• _The problem_: Among the entries below, one stretch runs from the line that contains "local SEO plugin WordPress" through the line that contains "Забор техники". Repeat that stretch exactly, ends included, and only that.
--- Source data Enclosed Below ---
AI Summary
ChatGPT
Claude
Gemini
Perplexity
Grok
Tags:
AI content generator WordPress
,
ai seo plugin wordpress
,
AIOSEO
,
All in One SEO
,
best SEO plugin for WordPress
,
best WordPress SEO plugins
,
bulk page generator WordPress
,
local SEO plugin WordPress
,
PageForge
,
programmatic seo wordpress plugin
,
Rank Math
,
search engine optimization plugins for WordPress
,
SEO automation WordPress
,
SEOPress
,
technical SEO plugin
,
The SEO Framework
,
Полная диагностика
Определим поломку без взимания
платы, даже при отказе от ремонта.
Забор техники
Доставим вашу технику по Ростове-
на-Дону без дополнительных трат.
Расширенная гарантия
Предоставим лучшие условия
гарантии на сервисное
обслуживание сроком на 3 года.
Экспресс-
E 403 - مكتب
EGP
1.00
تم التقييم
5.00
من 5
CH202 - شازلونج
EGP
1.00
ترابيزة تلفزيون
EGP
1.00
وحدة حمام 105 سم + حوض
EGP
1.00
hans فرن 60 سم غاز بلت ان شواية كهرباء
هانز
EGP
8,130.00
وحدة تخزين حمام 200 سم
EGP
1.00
--- End of Enclosed Source data ---
--- Source data Enclosed Below ---
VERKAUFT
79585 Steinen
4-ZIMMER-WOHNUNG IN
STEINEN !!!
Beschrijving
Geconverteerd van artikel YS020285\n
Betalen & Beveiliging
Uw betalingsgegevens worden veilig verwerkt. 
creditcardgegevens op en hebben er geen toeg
--- End of Enclosed Source data ---
• _Problem solution_:
local SEO plugin WordPress
,
PageForge
,
programmatic seo wordpress plugin
,
Rank Math
,
search engine optimization plugins for WordPress
,
SEO automation WordPress
,
SEOPress
,
technical SEO plugin
,
The SEO Framework
,
Полная диагностика
Определим поломку без взимания
платы, даже при отказе от ремонта.
Забор техники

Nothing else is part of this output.